GIVEN ENTRIES START
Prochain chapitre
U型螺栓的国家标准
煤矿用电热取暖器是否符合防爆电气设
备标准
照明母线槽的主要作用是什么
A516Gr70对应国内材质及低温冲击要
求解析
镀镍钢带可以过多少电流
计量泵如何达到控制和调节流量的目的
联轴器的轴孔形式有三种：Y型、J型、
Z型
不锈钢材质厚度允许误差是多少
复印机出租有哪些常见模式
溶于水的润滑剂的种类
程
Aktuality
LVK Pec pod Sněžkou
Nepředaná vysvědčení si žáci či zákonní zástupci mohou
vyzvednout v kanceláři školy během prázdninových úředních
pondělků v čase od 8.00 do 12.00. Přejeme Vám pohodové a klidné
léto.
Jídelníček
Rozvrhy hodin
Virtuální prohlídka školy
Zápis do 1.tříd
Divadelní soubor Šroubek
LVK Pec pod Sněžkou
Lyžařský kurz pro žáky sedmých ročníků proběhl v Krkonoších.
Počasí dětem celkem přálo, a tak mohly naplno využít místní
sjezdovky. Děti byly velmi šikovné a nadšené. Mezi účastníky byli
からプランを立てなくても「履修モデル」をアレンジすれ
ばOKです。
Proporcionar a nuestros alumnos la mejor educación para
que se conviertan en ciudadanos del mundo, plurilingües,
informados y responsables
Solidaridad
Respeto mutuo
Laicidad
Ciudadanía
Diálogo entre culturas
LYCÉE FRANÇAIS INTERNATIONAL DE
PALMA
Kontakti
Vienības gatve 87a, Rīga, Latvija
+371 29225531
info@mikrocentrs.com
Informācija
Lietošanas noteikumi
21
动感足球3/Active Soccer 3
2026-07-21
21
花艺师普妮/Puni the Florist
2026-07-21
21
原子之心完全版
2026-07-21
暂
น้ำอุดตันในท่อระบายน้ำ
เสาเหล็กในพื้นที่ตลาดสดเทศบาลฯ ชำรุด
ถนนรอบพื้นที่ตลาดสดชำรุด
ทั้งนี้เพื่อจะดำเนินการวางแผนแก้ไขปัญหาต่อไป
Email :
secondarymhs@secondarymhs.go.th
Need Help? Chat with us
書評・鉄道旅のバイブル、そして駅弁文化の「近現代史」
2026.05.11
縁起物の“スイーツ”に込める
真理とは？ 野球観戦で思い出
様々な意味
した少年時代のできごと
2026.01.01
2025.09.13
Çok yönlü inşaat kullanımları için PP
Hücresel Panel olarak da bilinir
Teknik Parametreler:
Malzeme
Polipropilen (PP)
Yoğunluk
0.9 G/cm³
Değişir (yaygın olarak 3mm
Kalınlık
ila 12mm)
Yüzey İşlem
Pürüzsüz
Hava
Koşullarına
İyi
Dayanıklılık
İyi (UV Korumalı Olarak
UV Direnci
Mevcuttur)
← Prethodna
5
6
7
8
GIVEN ENTRIES END
GIVEN ENTRIES START
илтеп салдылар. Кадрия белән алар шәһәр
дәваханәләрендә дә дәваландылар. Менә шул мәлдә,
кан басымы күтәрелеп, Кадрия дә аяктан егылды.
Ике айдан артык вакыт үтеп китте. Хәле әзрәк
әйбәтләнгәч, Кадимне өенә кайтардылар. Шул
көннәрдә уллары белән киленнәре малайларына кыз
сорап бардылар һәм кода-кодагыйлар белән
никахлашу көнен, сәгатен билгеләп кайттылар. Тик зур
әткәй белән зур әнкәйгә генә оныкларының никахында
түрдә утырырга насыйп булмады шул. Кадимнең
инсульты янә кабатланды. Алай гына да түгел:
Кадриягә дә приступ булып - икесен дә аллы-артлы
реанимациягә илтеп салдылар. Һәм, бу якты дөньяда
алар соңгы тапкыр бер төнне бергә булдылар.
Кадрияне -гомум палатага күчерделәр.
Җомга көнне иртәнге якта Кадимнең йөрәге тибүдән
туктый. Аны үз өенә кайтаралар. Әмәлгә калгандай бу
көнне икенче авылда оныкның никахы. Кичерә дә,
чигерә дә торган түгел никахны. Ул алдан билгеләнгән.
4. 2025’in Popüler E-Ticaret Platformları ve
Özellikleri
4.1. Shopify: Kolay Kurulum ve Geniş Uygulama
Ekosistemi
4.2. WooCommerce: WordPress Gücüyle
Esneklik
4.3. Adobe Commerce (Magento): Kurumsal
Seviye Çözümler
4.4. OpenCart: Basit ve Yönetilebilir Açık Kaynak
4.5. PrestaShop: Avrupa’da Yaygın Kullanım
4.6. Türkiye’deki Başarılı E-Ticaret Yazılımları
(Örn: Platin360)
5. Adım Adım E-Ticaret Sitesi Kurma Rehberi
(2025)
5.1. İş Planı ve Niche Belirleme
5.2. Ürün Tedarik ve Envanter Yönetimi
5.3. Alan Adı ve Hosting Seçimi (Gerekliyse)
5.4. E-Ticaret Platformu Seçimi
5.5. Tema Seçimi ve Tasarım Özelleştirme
GIVEN ENTRIES END
WORK ITEM: Out of the data above, transcribe exactly and only the lines starting with the line that has "Özellikleri" and going on through the line that has "4.6. Türkiye’deki Başarılı", both included.

SOLVED PROBLEM:
Özellikleri
4.1. Shopify: Kolay Kurulum ve Geniş Uygulama
Ekosistemi
4.2. WooCommerce: WordPress Gücüyle
Esneklik
4.3. Adobe Commerce (Magento): Kurumsal
Seviye Çözümler
4.4. OpenCart: Basit ve Yönetilebilir Açık Kaynak
4.5. PrestaShop: Avrupa’da Yaygın Kullanım
4.6. Türkiye’deki Başarılı E-Ticaret Yazılımları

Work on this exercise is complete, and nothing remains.